The term ‘surrealist’ was first used by the French poet Guillaume Apollinaire in a notable 1903 play of the time which was performed later in 1917. But it was André Breton, heading up a new group of artists and poets in Paris, who defined surrealism in his Surrealist Manifesto of 1924. He outlined its pure psychic automatism, its ability to reflect the deeper meaning of consciousness and thought, and how one goes about expressing one’s deepest desires. He also described how thought has no boundaries and is not necessarily defined by reason or logic.

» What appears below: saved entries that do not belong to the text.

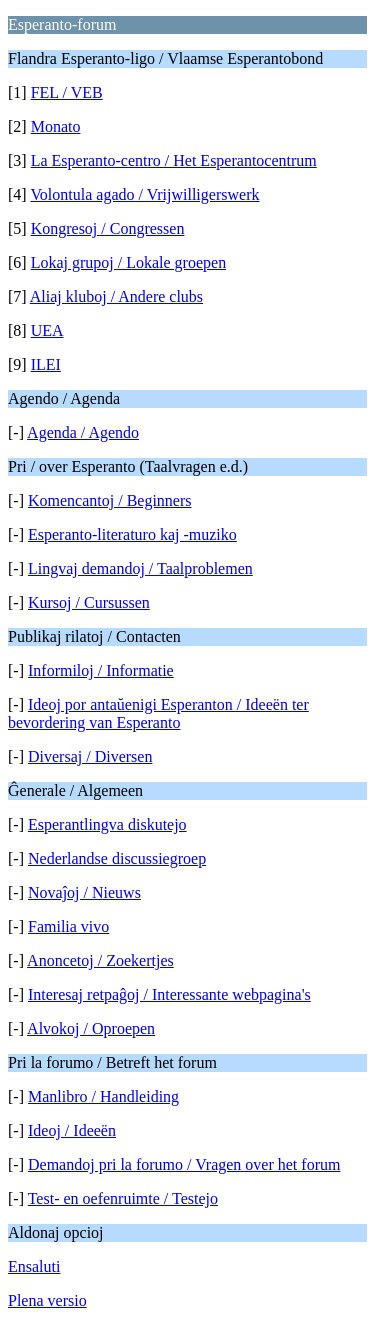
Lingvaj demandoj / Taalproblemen (140, 568)
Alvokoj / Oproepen (91, 1028)
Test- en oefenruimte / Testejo (123, 1198)
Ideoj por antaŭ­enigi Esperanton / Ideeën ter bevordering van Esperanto (158, 713)
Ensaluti (34, 1266)
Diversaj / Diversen (90, 756)
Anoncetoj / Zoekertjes (100, 960)
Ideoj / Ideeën (72, 1130)
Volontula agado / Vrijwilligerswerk (144, 194)
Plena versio (47, 1300)
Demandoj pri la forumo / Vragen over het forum (184, 1164)
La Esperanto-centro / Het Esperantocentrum (174, 160)
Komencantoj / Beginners (110, 500)
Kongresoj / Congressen (108, 228)
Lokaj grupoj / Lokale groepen (129, 262)
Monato (56, 126)
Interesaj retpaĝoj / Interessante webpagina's (169, 994)
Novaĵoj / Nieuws (84, 892)
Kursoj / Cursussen (89, 602)
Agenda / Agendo (83, 432)
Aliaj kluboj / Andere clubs (116, 296)
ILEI (46, 364)
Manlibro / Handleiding (103, 1096)
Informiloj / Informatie (101, 670)
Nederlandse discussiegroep (117, 858)
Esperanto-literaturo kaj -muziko (132, 534)
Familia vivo (68, 926)
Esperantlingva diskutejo (107, 824)
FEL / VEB (67, 92)
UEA (47, 330)
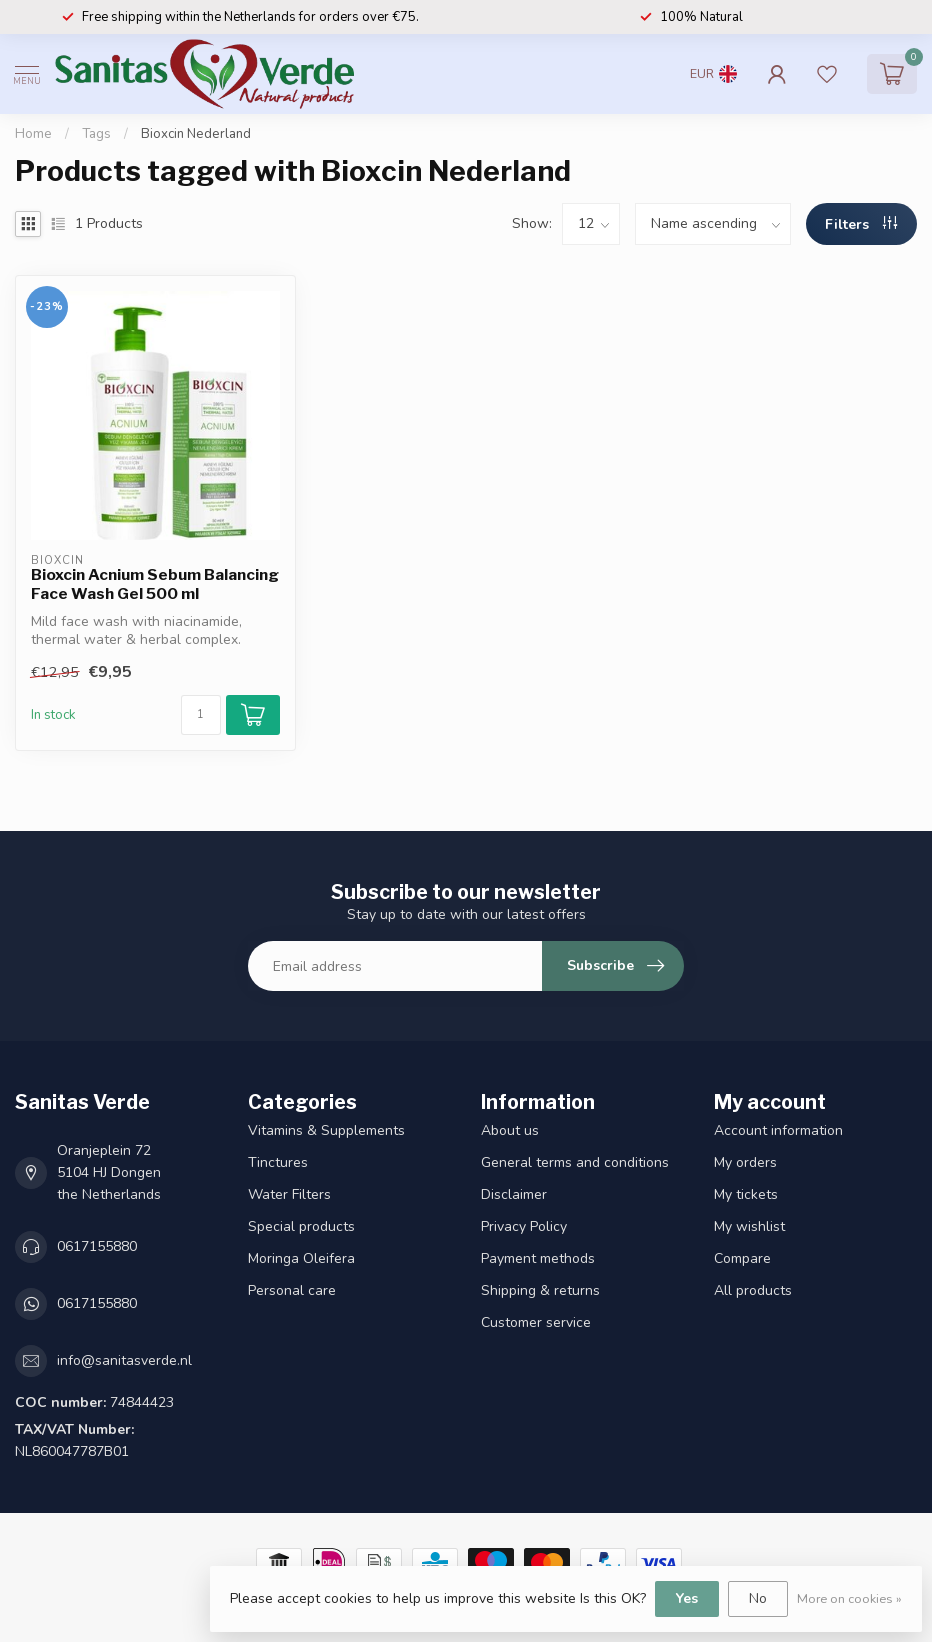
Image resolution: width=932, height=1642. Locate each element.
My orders (745, 1162)
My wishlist (749, 1226)
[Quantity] (201, 715)
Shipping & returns (540, 1290)
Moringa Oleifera (301, 1258)
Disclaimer (514, 1194)
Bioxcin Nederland (196, 134)
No (758, 1598)
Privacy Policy (524, 1226)
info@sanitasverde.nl (124, 1360)
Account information (778, 1130)
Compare (742, 1258)
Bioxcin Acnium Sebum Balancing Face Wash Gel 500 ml (155, 584)
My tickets (746, 1194)
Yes (687, 1598)
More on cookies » (849, 1598)
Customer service (536, 1322)
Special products (301, 1226)
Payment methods (538, 1258)
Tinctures (278, 1162)
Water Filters (289, 1194)
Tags (96, 134)
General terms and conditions (575, 1162)
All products (753, 1290)
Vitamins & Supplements (326, 1130)
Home (33, 134)
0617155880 (97, 1246)
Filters (861, 224)
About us (510, 1130)
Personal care (292, 1290)
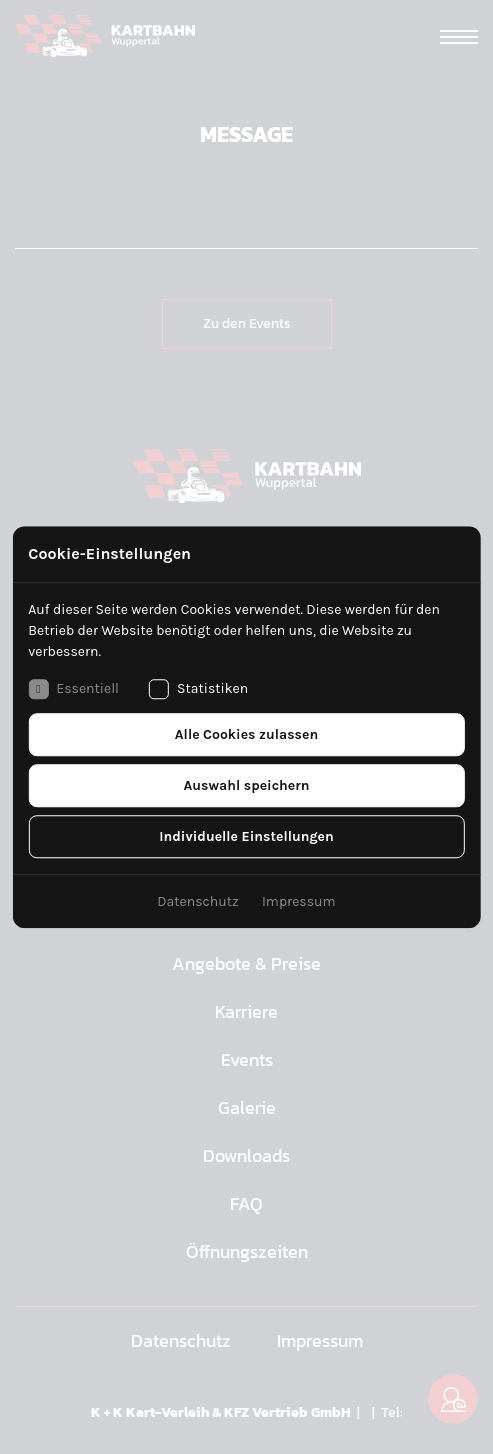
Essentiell (73, 689)
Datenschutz (197, 901)
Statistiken (198, 689)
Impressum (299, 901)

Many surrealist artists including Jean Arp, Max Ernst, Wifredo Lam, Hans Bellmer and Yves Tanguy used their works as a method of unlocking images and ideas from their unconscious

minds. They also employed this medium to depict hidden psychological tensions and dream-like alternative worlds.

Attractive to artists, filmmakers, photographers and writers from all over the globe who shared this ardent rejection of conventional moral and artistic values, surrealism very soon became an international movement. It had a substantial impact on the cultural life of many countries both between the World Wars and later.

Many make the point that surrealism, as a classified cultural movement, came to an end when Breton died in 1966. Others believe that it is still very much a relevant and vital force today.